Wall Street’s year-end momentum may be building as the S&P 500 (NYSEARCA:SPY) hovers near record highs, marking its 38th all-time close in 2025. Many analysts anticipate a Santa Claus rally could push major indexes further into early 2026. Among tech stocks, Nvidia stock may play a pivotal role in driving sector gains in 2026.
After trading roughly 20% below its all-time highs, Nvidia (NASDAQ:NVDA) has surged in the last four sessions. Investor concerns over the sustainability of AI spending and circular economy issues have eased as the company shows signs of maintaining its AI dominance.
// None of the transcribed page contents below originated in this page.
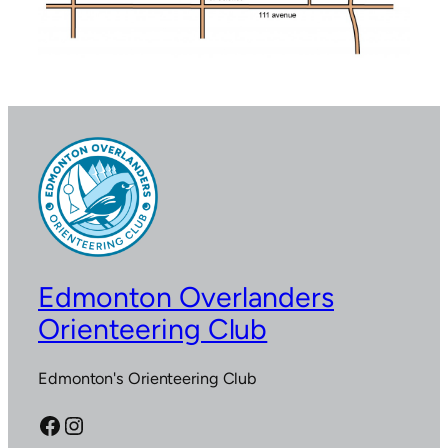
Edmonton Overlanders
Orienteering Club
Edmonton's Orienteering Club
Facebook
Instagram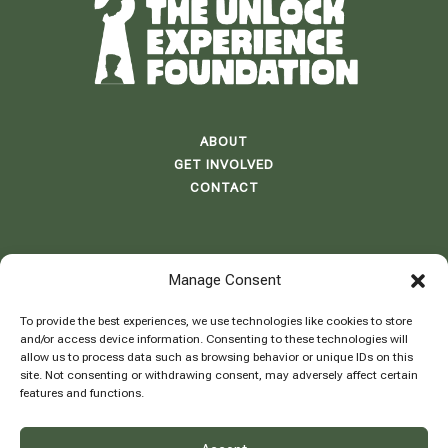
ABOUT
GET INVOLVED
CONTACT
Manage Consent
ADDRESS: BB 58 E1 LE BLEU,
BLUE BAY RESORT
To provide the best experiences, we use technologies like cookies to store
CURAÇAO
and/or access device information. Consenting to these technologies will
allow us to process data such as browsing behavior or unique IDs on this
site. Not consenting or withdrawing consent, may adversely affect certain
features and functions.
INFO@THEUNLOCKEXPERIENCE.COM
According to MarketWatch, Mark Newton, head of technical strategy at Fundstrat, believes Nvidia’s breakout above the October downtrend is a bullish signal. He expects NVDA stock to outperform in the coming weeks, coinciding with the traditional Santa Claus rally, which runs from December 24 through January 5.
Why Investors Are Bullish on Nvidia Stock for 2026
With a market capitalization of $4.6 trillion, Nvidia has delivered extraordinary returns to shareholders, exceeding 23,000% over the past decade. In 2025, the company continues to strengthen its AI infrastructure leadership beyond traditional data center products.
Nvidia’s CFO Colette Kress recently highlighted a potential $500 billion backlog for Blackwell and Vera Rubin chips. Kress emphasized that data center infrastructure spending could surpass $3 trillion by 2030, with GPU-accelerated systems capturing roughly 50% of that expenditure.
Despite growing competition from AMD (NASDAQ:AMD), Nvidia’s AI moat remains robust. Most shipments represent net-new installations rather than replacements, and Ampere-generation GPUs still command premium pricing from cloud providers. Hyperscalers, who make up 50% of quarterly revenue, continue to drive demand and indirectly support AI startups.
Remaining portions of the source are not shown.